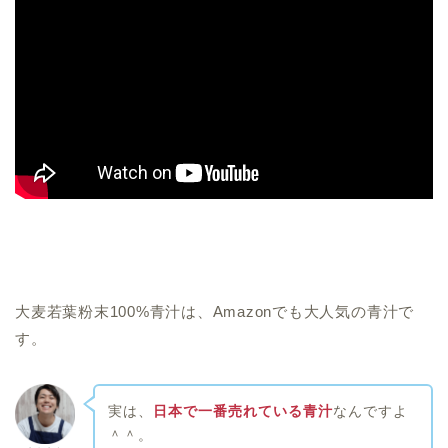
大麦若葉粉末100%青汁は、Amazonでも大人気の青汁で
す。
実は、
日本で一番売れている青汁
なんですよ
＾＾。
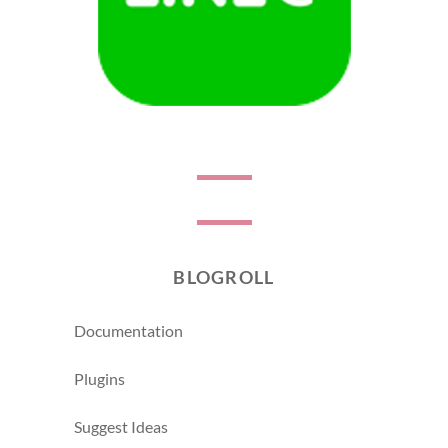
BLOGROLL
Documentation
Plugins
Suggest Ideas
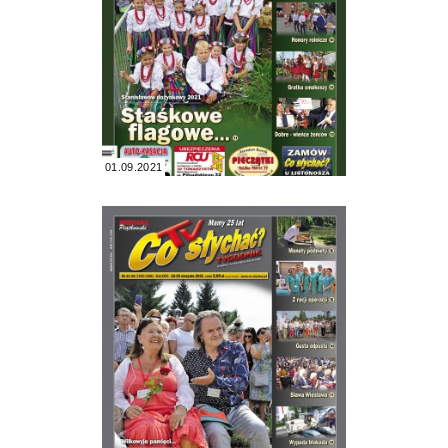
01.09.2021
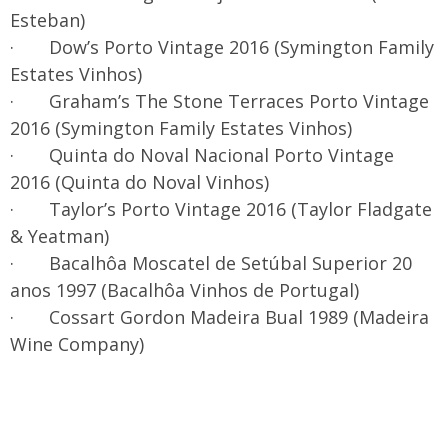
Esteban)
· Dow’s Porto Vintage 2016 (Symington Family
Estates Vinhos)
· Graham’s The Stone Terraces Porto Vintage
2016 (Symington Family Estates Vinhos)
· Quinta do Noval Nacional Porto Vintage
2016 (Quinta do Noval Vinhos)
· Taylor’s Porto Vintage 2016 (Taylor Fladgate
& Yeatman)
· Bacalhôa Moscatel de Setúbal Superior 20
anos 1997 (Bacalhôa Vinhos de Portugal)
· Cossart Gordon Madeira Bual 1989 (Madeira
Wine Company)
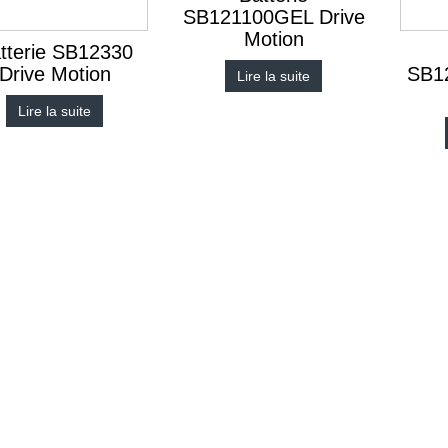
SB121100GEL Drive
Motion
tterie SB12330
Drive Motion
SB1
Lire la suite
Lire la suite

**INSTRUCTIONS TO FOLLOW:** Would you copy out exactly the lines from the one holding "SB121100GEL Drive" through the end of the entries above, both ends included?

**ANSWER FOR THE TASK:**
SB121100GEL Drive
Motion
tterie SB12330
Drive Motion
SB1
Lire la suite
Lire la suite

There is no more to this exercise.